From 1968 to 1973, “Soul!” aired on National Education Television (NET), the network of local stations that preceded PBS. Local NET stations produced Black audience programs during the mid-to-late 1960s like “Black Journal,” “Say Brother,” “Like It Is” and “Talking Black.” These programs were either documentaries or interview discussion-type shows. During this period, “Talking Black” may have been considered the only program that captured the feeling of Black consciousness during the period. Christopher Lukas, producer and co-creator of “Soul!,” was at the NET station in New York when he realized there was no diversity at the station. He worked with Ellis and sensed from him a different view of Black people that was not seen on television. Lukas felt only negative Black images and stories were viewed on television.
Lukas had an idea. He imagined a Black version of “The Tonight Show” and shared his idea with Ellis. Ellis had a different perspective. He felt whatever was produced for a Black New York audience, it needed to be deeper, jazzier and more controversial. That was the premise behind “Soul!”
“Ellis wanted to legitimate all the variety of expression in the arts particularly in the Black community,” said Harold C. Haizlip, Ed.D., cousin to Ellis and an early “Soul!” host. “That’s not ‘The Tonight Show.’ That’s not the format.”
Everything Black is ‘Soul!’
Melissa’s documentary about her uncle delivers precious Black culture gems which was the essence of “Soul!” Original hosts were Alvin Poussaint, M.D. the psychiatrist and Loretta Long, Ph.D., known later as a regular cast member on “Sesame Street.” The paring was interesting, it became clear that Ellis needed to be the host.
Music was always present on “Soul!” from the likes of Ashford and Simpson, Al Green, Odetta, Carmen McRae, Hugh Masekela and Stevie Wonder. Literary readings and poetry came from Nikki Giovanni, Sonia Sanchez, Amiri Baraka, Toni Morrison and The Last Poets. Modern dance and ballet performed in the studio came from Carmen de Lavallade, the Alvin Ailey American Dance Theatre and George Faison. Then there were thoughtful, conversations with guests like James Baldwin, Student Nonviolent Coordinating Committee (SNCC) co-founder Julian Bond, Black Communications Secretary Kathleen Cleaver, SNCC ex-chairman Stokely Carmichael (Kwame Ture) and Nation of Islam Minister Louis Farrakhan. The concept for “Soul!” worked. It was live television with a lot of curse words.
“The moment that went on television, it went, ‘Boom. Ain’t we bad?,” said Sanchez. “You walked down the street and you were dripping badness.”
Ellis revolutionized how television was produced.
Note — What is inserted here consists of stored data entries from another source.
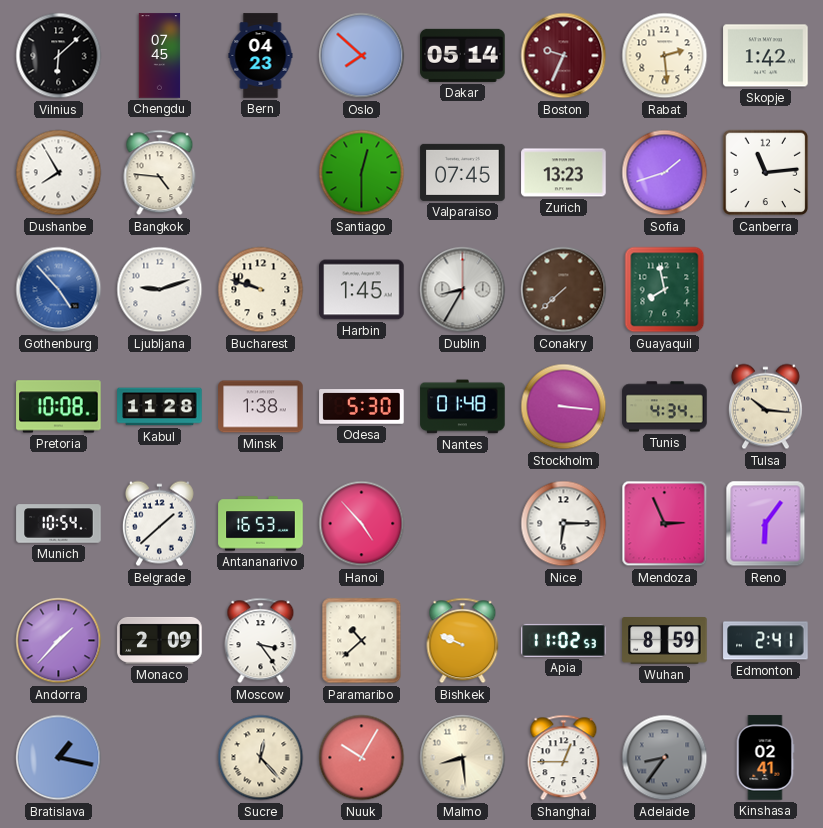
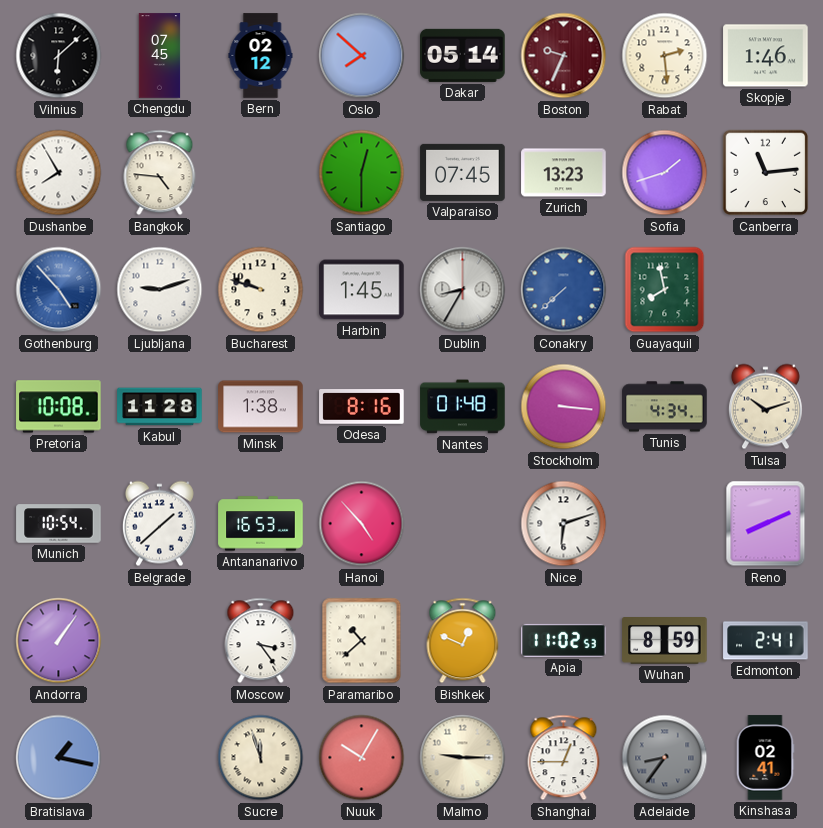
Bern: 04:23 -> 02:12
Skopje: 1:42 -> 1:46
Conakry dial: brown -> blue
Odesa: 5:30 -> 8:16
Tulsa: 10:16 -> 10:12
Nice: 6:15 -> 6:12
Mendoza: 2:56 -> none
Reno: 6:06 -> 8:11
Andorra: 1:37 -> 1:06
Monaco: 2:09 -> none
Bishkek: 9:49 -> 12:49
Sucre: 12:23 -> 11:57
Malmo: 8:29 -> 9:15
He exposed to wide audience people who were previously known only to smaller discreet audiences. He helped launch the careers of author, screenwriter and producer Khephra Burns, documentarians Massiah and Stanley Nelson and filmmaker Thomas Allen Harris.
Too Much of a Good Thing
The success of “Soul!” drew disdain, including threats of reduced Corporation for Public Broadcasting funding for programming aimed at Black audiences. But Haizlip, who grew up on Sheriff Road in the District’s Deanwood community and graduated from Dunbar High School, had a clear vision.
“We are trying to create shows of Black love, Black strength, Black encouragement, and we hope you agree with what’s going down,” Ellis once said directly into the camera.